Problem description: From the first entry to the last, restate everything word for word and exclude pictures.

Recorded data:
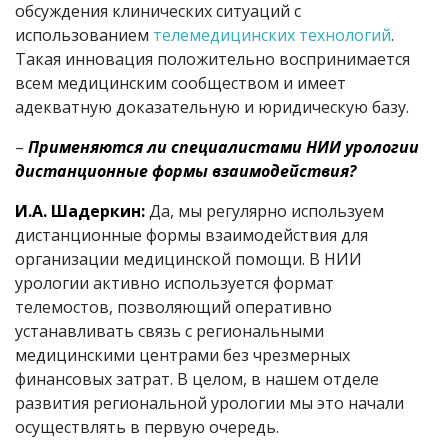
обсуждения клинических ситуаций с
использованием
телемедицинских технологий
.
Такая инновация положительно воспринимается
всем медицинским сообществом и имеет
адекватную доказательную и юридическую базу.
–
Применяются ли специалистами НИИ урологии
дистанционные формы взаимодействия?
И.А. Шадеркин:
Да, мы регулярно используем
дистанционные формы взаимодействия для
организации медицинской помощи. В НИИ
урологии активно используется формат
телемостов, позволяющий оперативно
устанавливать связь с региональными
медицинскими центрами без чрезмерных
финансовых затрат. В целом, в нашем отделе
развития региональной урологии мы это начали
осуществлять в первую очередь.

Written reply:
обсуждения клинических ситуаций с
использованием
телемедицинских технологий
.
Такая инновация положительно воспринимается
всем медицинским сообществом и имеет
адекватную доказательную и юридическую базу.
–
Применяются ли специалистами НИИ урологии
дистанционные формы взаимодействия?
И.А. Шадеркин:
Да, мы регулярно используем
дистанционные формы взаимодействия для
организации медицинской помощи. В НИИ
урологии активно используется формат
телемостов, позволяющий оперативно
устанавливать связь с региональными
медицинскими центрами без чрезмерных
финансовых затрат. В целом, в нашем отделе
развития региональной урологии мы это начали
осуществлять в первую очередь.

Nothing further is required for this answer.